Esquisses


Lundi 4 novembre 2013

                                            Nos sorties

Esquisses ………une manière d’avoir accès au travail des comédiens, de vous donner l’envie de connaître une pièce et d’ouvrir votre curiosité………

                Ce lundi 4 novembre j’étais impatiente. J’allais découvrir une pièce que je ne connaissais pas d’Eugène Labiche par « la compagnie du Chafouin ». Je trouvais la proposition de la Chapelle Saint Louis plutôt excitante : découvrir une étape, un aperçu du travail en cours de la  troupe. Ces soirées esquisses jalonnent la programmation de la Chapelle Saint Louis depuis quelques années déjà. Les artistes ont le courage de s’exposer dans leur expérimentation, et de se confronter à un public alors qu’ils sont en pleine création, en plein doute, en fragilité puisqu’en pleine recherche ...
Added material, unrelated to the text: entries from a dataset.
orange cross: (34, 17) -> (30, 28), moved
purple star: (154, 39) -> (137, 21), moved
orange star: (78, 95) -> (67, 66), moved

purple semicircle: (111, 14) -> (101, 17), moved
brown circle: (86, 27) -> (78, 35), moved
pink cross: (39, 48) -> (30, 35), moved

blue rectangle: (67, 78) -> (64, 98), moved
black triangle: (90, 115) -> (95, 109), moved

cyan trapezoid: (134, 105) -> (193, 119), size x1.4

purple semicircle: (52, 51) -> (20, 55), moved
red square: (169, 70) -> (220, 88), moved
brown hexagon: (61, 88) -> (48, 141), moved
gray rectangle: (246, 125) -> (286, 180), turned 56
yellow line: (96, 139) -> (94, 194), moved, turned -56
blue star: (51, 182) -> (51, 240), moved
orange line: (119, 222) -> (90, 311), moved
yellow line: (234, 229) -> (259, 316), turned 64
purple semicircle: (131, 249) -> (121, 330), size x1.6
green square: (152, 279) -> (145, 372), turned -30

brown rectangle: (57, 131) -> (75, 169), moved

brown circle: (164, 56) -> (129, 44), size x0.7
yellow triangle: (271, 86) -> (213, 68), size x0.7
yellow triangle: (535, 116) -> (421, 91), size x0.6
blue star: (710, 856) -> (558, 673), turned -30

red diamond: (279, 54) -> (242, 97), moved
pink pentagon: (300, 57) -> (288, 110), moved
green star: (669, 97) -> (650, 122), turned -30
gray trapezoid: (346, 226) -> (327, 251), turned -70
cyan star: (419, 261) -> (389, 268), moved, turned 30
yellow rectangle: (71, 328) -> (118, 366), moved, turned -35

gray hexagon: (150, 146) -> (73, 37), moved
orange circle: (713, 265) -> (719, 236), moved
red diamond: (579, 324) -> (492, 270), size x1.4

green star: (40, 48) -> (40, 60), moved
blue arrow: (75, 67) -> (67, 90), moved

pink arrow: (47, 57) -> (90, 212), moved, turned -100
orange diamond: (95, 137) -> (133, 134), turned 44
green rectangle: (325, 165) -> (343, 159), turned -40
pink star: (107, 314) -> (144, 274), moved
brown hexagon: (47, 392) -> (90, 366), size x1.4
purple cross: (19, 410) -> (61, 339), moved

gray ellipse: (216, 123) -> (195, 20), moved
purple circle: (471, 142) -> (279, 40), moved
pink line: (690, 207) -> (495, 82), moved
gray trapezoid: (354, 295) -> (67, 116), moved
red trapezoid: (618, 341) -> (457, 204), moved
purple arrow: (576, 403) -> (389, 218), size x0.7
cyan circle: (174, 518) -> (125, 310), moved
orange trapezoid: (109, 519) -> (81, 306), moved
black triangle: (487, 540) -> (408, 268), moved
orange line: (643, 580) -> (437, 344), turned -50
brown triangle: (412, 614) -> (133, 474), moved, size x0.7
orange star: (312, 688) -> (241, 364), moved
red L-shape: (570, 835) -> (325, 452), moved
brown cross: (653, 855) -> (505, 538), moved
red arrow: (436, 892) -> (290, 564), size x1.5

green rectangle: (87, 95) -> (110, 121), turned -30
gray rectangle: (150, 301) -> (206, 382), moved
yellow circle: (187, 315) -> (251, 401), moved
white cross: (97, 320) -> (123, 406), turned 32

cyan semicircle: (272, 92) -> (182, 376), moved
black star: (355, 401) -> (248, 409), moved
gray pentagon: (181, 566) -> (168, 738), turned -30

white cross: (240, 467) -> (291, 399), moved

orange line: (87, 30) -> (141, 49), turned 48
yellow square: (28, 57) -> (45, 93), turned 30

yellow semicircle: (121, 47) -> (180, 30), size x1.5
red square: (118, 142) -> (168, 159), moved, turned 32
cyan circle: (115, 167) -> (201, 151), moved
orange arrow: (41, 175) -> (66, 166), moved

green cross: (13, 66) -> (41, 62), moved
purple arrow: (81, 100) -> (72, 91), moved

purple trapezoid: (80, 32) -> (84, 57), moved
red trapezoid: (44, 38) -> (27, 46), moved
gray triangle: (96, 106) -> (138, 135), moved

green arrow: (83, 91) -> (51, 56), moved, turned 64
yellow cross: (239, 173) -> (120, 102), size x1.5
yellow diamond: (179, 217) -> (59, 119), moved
                Je suis  fan du travail de Yann Dacosta. J’ai vu « Eva Peron » de Copi « Le baiser de la femme araignée » de Manuel Puig, « Drink me, Dream me »d’après Alice de Lewis Caroll, et le « Tableau » de Victor Slavkine. Yann Dacosta possède une folie et a cette capacité à vous emmener au bout de celle-ci en vous bousculant hors d’un ordre établi. Son univers me touche, m’interpelle. Il a rencontré un musicien et chanteur Pablo Elcoq. Celui-ci créé en symbiose avec l’univers de la pièce et nous époustoufle. Il a une voix qui se ballade entre les aigus et le grave caverneux. Le spectateur ressent son chant et sa musique jusque dans les tripes.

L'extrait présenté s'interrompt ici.